:: Input ::
--- START ---
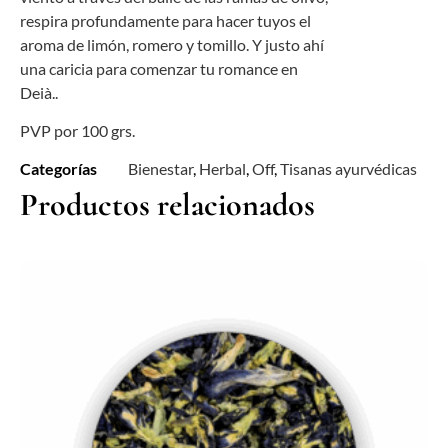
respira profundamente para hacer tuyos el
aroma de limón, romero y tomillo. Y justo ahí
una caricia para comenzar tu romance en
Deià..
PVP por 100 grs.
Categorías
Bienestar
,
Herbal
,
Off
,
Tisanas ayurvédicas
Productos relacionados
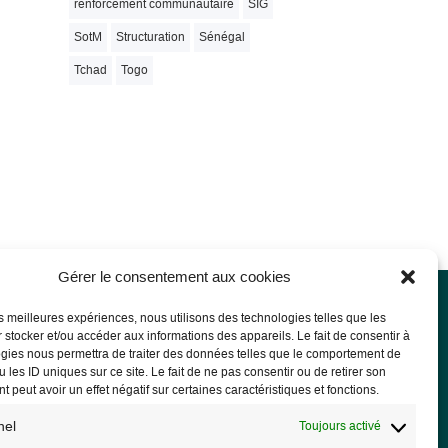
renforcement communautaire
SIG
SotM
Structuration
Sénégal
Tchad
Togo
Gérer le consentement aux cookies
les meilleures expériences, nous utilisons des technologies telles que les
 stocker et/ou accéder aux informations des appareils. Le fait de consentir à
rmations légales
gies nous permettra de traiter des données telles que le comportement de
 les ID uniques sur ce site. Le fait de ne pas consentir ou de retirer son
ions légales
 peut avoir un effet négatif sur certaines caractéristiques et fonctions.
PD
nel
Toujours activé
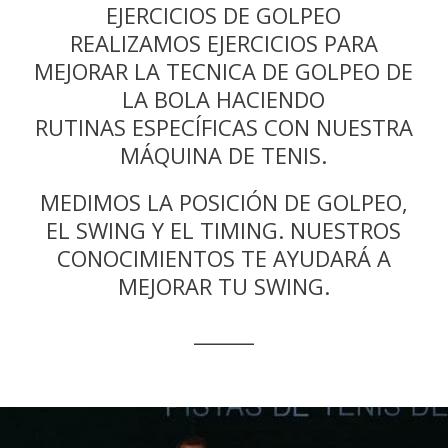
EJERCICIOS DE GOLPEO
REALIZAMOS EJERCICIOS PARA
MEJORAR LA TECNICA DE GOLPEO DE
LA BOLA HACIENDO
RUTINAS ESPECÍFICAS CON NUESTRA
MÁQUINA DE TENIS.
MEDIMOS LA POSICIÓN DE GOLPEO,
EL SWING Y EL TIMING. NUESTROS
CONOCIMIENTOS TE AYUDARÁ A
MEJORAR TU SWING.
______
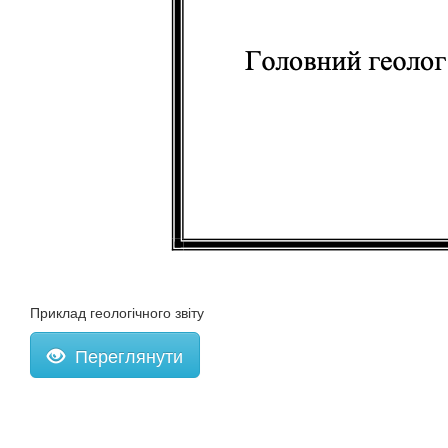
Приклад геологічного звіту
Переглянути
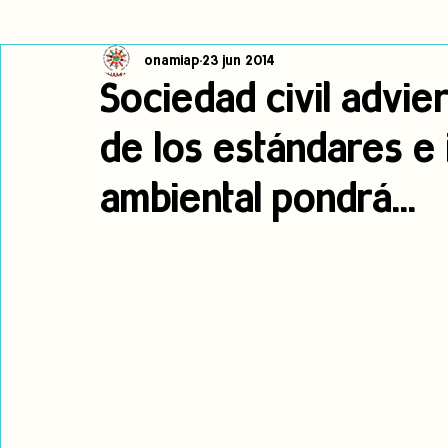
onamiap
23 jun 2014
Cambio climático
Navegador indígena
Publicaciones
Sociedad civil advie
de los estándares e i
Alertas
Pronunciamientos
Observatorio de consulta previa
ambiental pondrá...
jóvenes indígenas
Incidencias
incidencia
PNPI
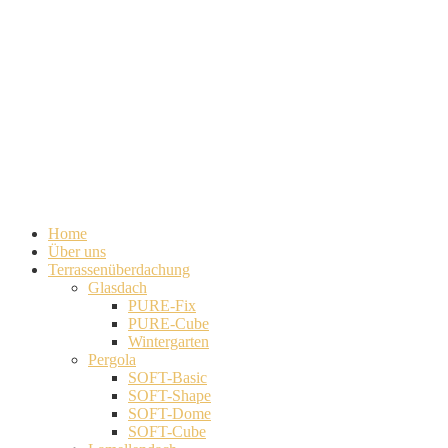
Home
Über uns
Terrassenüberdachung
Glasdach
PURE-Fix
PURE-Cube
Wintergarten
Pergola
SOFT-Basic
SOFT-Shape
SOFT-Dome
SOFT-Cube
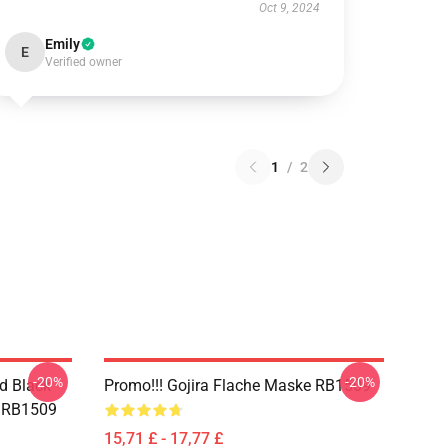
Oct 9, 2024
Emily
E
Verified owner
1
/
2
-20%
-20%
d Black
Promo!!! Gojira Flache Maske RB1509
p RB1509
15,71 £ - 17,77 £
--- END ---
:: What needs to be done ::
Find the string "SOFT" in the entries above and return each line that holds it.

:: Response area ::
SOFT-Basic
SOFT-Shape
SOFT-Dome
SOFT-Cube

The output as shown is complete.